1. You have, $x+ \frac{1}{x}=66$ and $\frac{50x}{4x^{2}+36x+4}$ can be written as $\frac{50}{4x+36+4\frac{1}{x}}$.
From this you get, $\frac{50}{4(66)+36}=\frac{1}{6}$ .

2. There are infinitely many numbers. Some of them are :- 2, 3, 5, 7, 13, 17, 113......

3. There are three different ways which I know to solve this problem.
→ 1. Find local points of local extrema, sort them up, substitute in the given expression and find how many times the expression changes its sign from -∞ to +∞.(generally used for polynomials of lower degree)
→ 2. Descartes's method. (Simplified form of the method mentioned above, usually used when the expression has simplified terms)
→ 3. We have something that says, " For a polynomial f(x) if f(a).f(b)<0 then there exists a real root between 'a' and 'b' ". ( I am gonna apply this.

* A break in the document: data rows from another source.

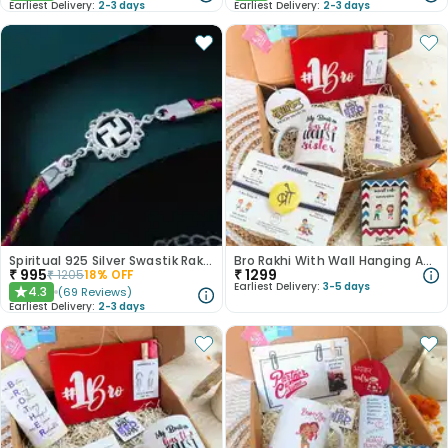
Earliest Delivery:
2-3 days
Earliest Delivery:
2-3 days
Spiritual 925 Silver Swastik Rakhi
Bro Rakhi With Wall Hanging And Mug
₹
995
₹
1299
₹
1205
18
% OFF
Earliest Delivery:
3-5 days
4.3
(
69
Reviews
)
★
Earliest Delivery:
2-3 days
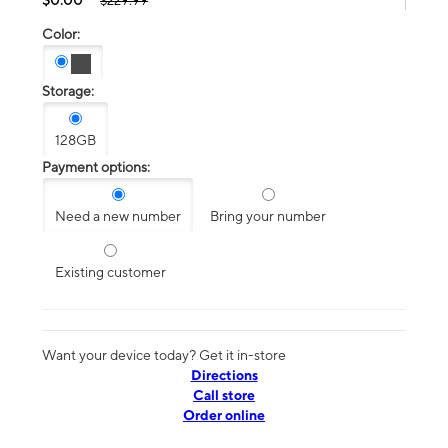
$229.99
Color:
Storage:
128GB
Payment options:
Need a new number
Bring your number
Existing customer
Want your device today? Get it in-store
Directions
Call store
Order online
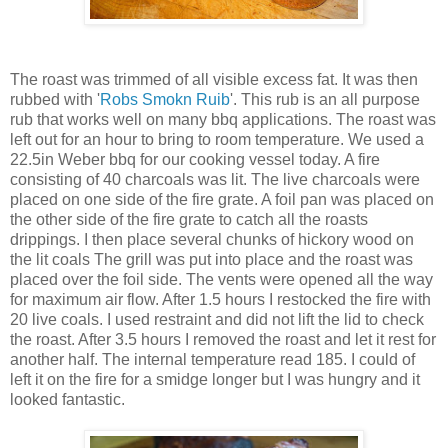
The roast was trimmed of all visible excess fat. It was then
rubbed with '
Robs Smokn Ruib
'. This rub is an all purpose
rub that works well on many bbq applications. The roast was
left out for an hour to bring to room temperature. We used a
22.5in Weber bbq for our cooking vessel today. A fire
consisting of 40 charcoals was lit. The live charcoals were
placed on one side of the fire grate. A foil pan was placed on
the other side of the fire grate to catch all the roasts
drippings. I then place several chunks of hickory wood on
the lit coals The grill was put into place and the roast was
placed over the foil side. The vents were opened all the way
for maximum air flow. After 1.5 hours I restocked the fire with
20 live coals. I used restraint and did not lift the lid to check
the roast. After 3.5 hours I removed the roast and let it rest for
another half. The internal temperature read 185. I could of
left it on the fire for a smidge longer but I was hungry and it
looked fantastic.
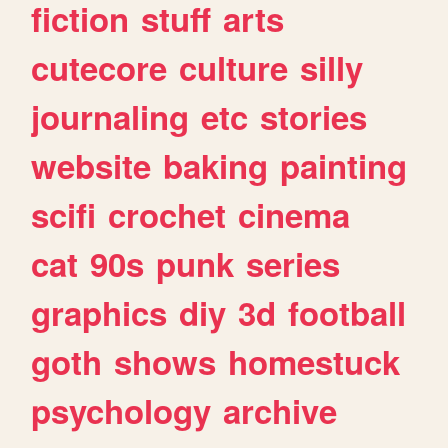
fiction
stuff
arts
cutecore
culture
silly
journaling
etc
stories
website
baking
painting
scifi
crochet
cinema
cat
90s
punk
series
graphics
diy
3d
football
goth
shows
homestuck
psychology
archive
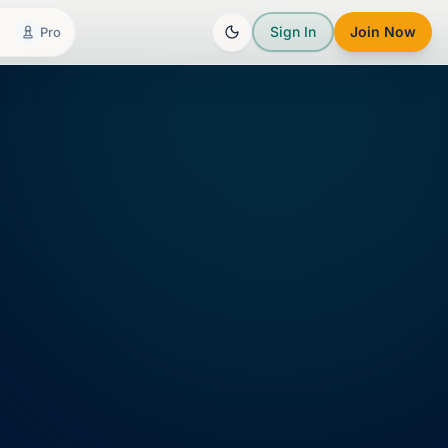
Sign In
Join Now
Pro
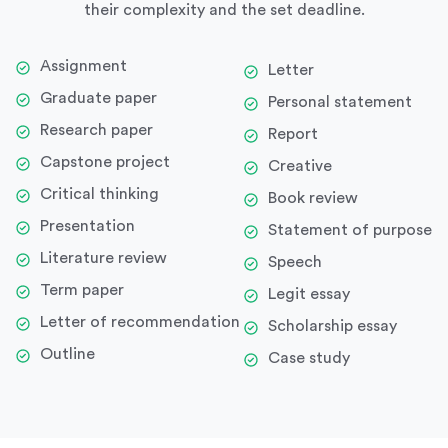
their complexity and the set deadline.
Assignment
Letter
Graduate paper
Personal statement
Research paper
Report
Capstone project
Creative
Critical thinking
Book review
Presentation
Statement of purpose
Literature review
Speech
Term paper
Legit essay
Letter of recommendation
Scholarship essay
Outline
Case study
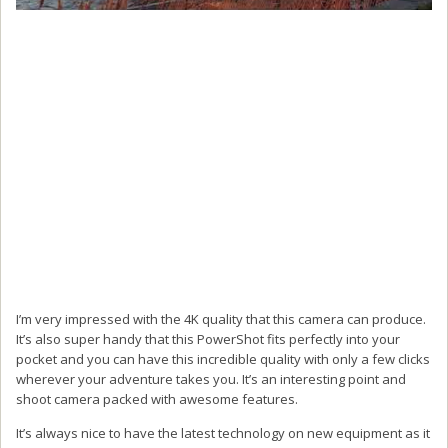
I’m very impressed with the 4K quality that this camera can produce.
It’s also super handy that this PowerShot fits perfectly into your
pocket and you can have this incredible quality with only a few clicks
wherever your adventure takes you. It’s an interesting point and
shoot camera packed with awesome features.
It’s always nice to have the latest technology on new equipment as it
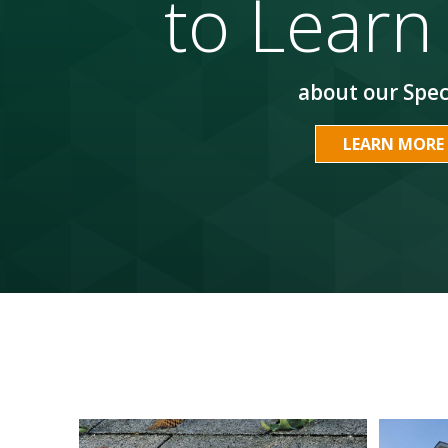
to Learn
about our Spec
LEARN MORE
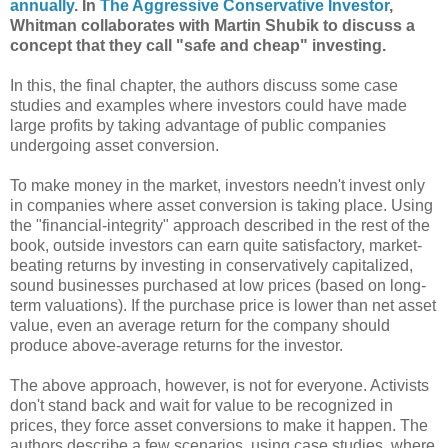
annually
. In
The Aggressive Conservative Investor
,
Whitman collaborates with Martin Shubik to discuss a
concept that they call "safe and cheap" investing.
In this, the final chapter, the authors discuss some case
studies and examples where investors could have made
large profits by taking advantage of public companies
undergoing asset conversion.
To make money in the market, investors needn't invest only
in companies where asset conversion is taking place. Using
the "financial-integrity" approach described in the rest of the
book, outside investors can earn quite satisfactory, market-
beating returns by investing in conservatively capitalized,
sound businesses purchased at low prices (based on long-
term valuations). If the purchase price is lower than net asset
value, even an average return for the company should
produce above-average returns for the investor.
The above approach, however, is not for everyone. Activists
don't stand back and wait for value to be recognized in
prices, they force asset conversions to make it happen. The
authors describe a few scenarios, using case studies, where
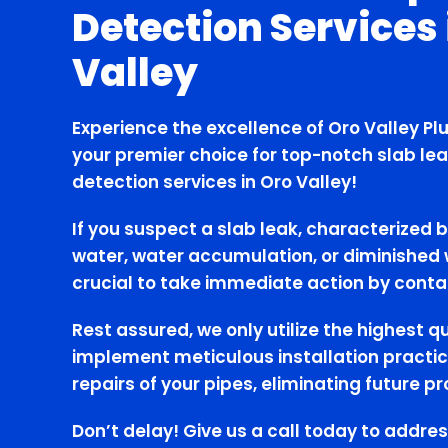
Detection Services 
Valley
Experience the excellence of Oro Valley Pl
your premier choice for top-notch slab lea
detection services in Oro Valley!
If you suspect a slab leak, characterized b
water, water accumulation, or diminished w
crucial to take immediate action by conta
Rest assured, we only utilize the highest q
implement meticulous installation practic
repairs of your pipes, eliminating future p
Don’t delay! Give us a call today to addres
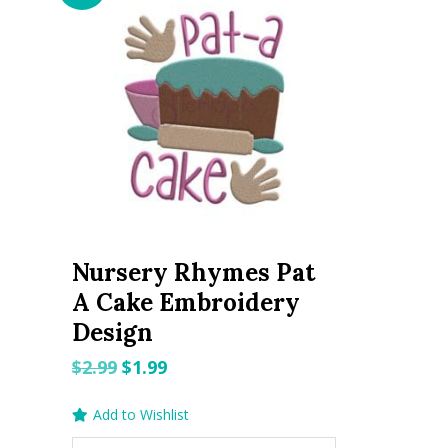
Nursery Rhymes Pat
A Cake Embroidery
Design
Original
Current
$
2.99
$
1.99
price
price
Add to Wishlist
was:
is:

I admit it's time-consuming but you are 13 and might not probably understand the above two methods )
Here, $f(x)=x^{4}+(2-x)^{4}-34$
Now, start from -∞, you can see that expression is positive.
Take -1, even now f(x)>0.
Take 0, f(x)<0, observe that sign of f(x) has changed when moving from -1 to 0, this means they're is a root between -1 & 0.
Take 1, f(x)<0, no root between 0 & 1.
Take 3, f(x)>0, there's another root.
You may verify that expression remains positive from here on, indicating there no root between 3 and +∞.
Hence, there are only two real roots possible and the other two are complex.

4. You have, $x^{2}+px+q=0$, first p was noted to be 17 and the roots were found to be -2 & -15.
You get, q=(-2)(-15)=30. Then p was corrected as 13. New equation you get is $x^{2}+13x+30=0$.
Roots of this equation are -10 & -3.